Verba escassa, sede de lucros rápidos e o bombardeio às células-tronco deixaram muitos cientistas americanos frustrados. Mas Cingapura já estava à espreita com coragem e dinheiro. A ilha autoritária começou então a ganhar reputação como oásis da liberdade biomédica.
O motivo é econômico. Frente à queda dos lucros com componentes eletrônicos no ano 2000, a nação começou a apostar na biotecnologia. "Era parte de uma estratégia para diversificar a base de nossa economia e somar a ela um setor de pesquisa intensiva", diz Beh Swan Gin, do Conselho de Desenvolvimento Econômico do país.
A biotecnologia se junta a um crescente portfólio de indústrias que Cingapura está promovendo. A nação está rapidamente se tornando um grande centro de bancos privados, por exemplo, e quer construir dois hotéis-cassino de luxo para reavivar o turismo.
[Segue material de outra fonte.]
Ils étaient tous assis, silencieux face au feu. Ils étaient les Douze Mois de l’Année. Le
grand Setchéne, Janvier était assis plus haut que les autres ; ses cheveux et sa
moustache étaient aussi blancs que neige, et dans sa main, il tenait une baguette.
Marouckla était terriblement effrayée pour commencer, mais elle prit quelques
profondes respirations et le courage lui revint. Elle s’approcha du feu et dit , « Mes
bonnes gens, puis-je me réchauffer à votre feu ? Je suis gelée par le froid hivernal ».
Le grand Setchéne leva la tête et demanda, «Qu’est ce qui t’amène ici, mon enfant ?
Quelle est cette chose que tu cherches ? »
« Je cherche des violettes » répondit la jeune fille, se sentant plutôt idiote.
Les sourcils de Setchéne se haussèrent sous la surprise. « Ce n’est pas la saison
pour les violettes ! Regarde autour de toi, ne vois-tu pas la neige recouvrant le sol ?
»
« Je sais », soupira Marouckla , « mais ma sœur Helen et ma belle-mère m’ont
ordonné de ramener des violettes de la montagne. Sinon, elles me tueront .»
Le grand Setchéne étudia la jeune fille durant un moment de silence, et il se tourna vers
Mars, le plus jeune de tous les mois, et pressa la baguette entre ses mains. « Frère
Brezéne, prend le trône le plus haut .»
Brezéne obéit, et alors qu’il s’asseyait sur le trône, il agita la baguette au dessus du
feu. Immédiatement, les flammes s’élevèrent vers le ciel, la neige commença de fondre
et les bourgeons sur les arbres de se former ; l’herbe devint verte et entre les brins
Usando a mesma fórmula de isenção fiscal temporária com subsídios que construiu a base para os maiores fabricantes de componentes eletrônicos do mundo, Cingapura já conseguiu seduzir algumas multinacionais farmacêuticas. Fábricas terceirizadas que produzem drogas para Merck, Pfizer e Schering-Plough hoje geram 18 bilhões de dólares cingapurianos (R$ 24 bilhões) de receita anual e compõem 5% da economia do país.
Mas Cingapura quer ter mais do que fábricas de comprimidos. Para convencer empresas a investir em pesquisa básica e desenvolvimento de drogas, o governo se dispôs a pagar até 30% dos custos de construção de novas instalações. E pelo menos um terço das empresas manifestou interesse, incluindo a gigante suíça Novartis, que abriu na ilha um instituto para pesquisar drogas contra tuberculose e dengue.
O núcleo da iniciativa de biotecnologia de Cingapura é a Biopolis, um complexo biomédico de sete prédios inaugurado em 2003. Além de laboratórios com equipamento de última geração, o centro abriga um bar, uma creche e um biotério subterrâneo com capacidade para 250 mil camundongos.
Autoridades estão construindo agora um banco de células-tronco na Biopolis que poderá contar com leis bastante liberais em relação ao uso de células humanas embrionárias.
Cientistas dizem esperar que as células-tronco embrionárias possam ser usadas para tratar problemas tão variados quanto doenças cardíacas e lesões nervosas. E, diferentemente dos EUA, Cingapura permite o uso de células-troncos de fetos abortados ou embriões descartados. Esses embriões podem ser clonados e mantidos vivos por até 14 dias para produzir culturas de laboratório.
De mudança para Cingapura, Neal Copeland diz que sua preocupação já não é mais arranjar dinheiro para alimentar camundongos, mas sim descobrir como transportar sua adega pessoal de Maryland até lá.